La requérante fait valoir que sa décision de licenciement du 29 avril 2022 a été annulée parce que E. N. n’a pas été préalablement entendu par l’autorité compétente en violation, selon la partie adverse, du principe général audi alteram partem qu’elle assimile au principe des droits de la défense applicable en matière disciplinaire. Elle cite de la jurisprudence et indique que, quant à l’étendue des garanties qu’ils offrent, il convient de distinguer ledit principe, qui s’applique aux mesures graves dépourvues de caractère punitif, de celui des droits de la défense propre aux sanctions disciplinaires. Elle expose que le principe audi alteram partem, contrairement au principe des droits de la défense, n’impose pas que l’agent soit nécessairement auditionné et qu’il suffit qu’il ait pu faire part de ses observations.

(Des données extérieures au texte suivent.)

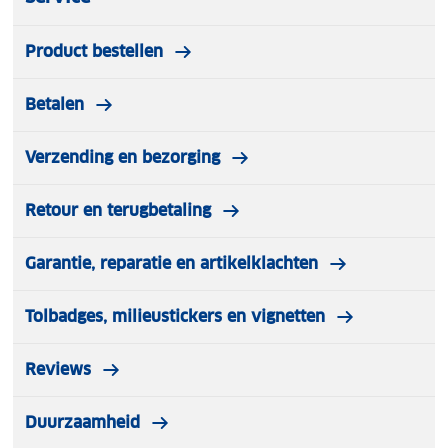
Product bestellen
Betalen
Verzending en bezorging
Retour en terugbetaling
Garantie, reparatie en artikelklachten
Tolbadges, milieustickers en vignetten
Reviews
Duurzaamheid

Elle invoque un arrêt de la Cour constitutionnelle n° 86/2017 du 6 juillet 2017 dont elle déduit qu’il est établi que lors d’un licenciement contractuel, c’est bien le principe audi alteram partem qui doit être appliqué. Elle conteste la « prémisse [selon laquelle] les modalités de l’audition préalable applicable [au] licenciement d’un agent contractuel s’apparentent aux modalités qui prévalent s’agissant de l’audition préalable en matière disciplinaire » et répète qu’en matière disciplinaire, c’est le principe des droits de la défense qui est de rigueur et qu’il se distingue du principe audi alteram partem applicable en l’espèce. Elle en déduit que la partie adverse « a commis une erreur manifeste d’appréciation en donnant à l’arrêt de la Cour Constitutionnelle n° 86/2017 du 6 juillet 2017 [sic] une portée qu’il n’a pas »
et en appliquant les mêmes garanties procédurales au principe audi alteram partem.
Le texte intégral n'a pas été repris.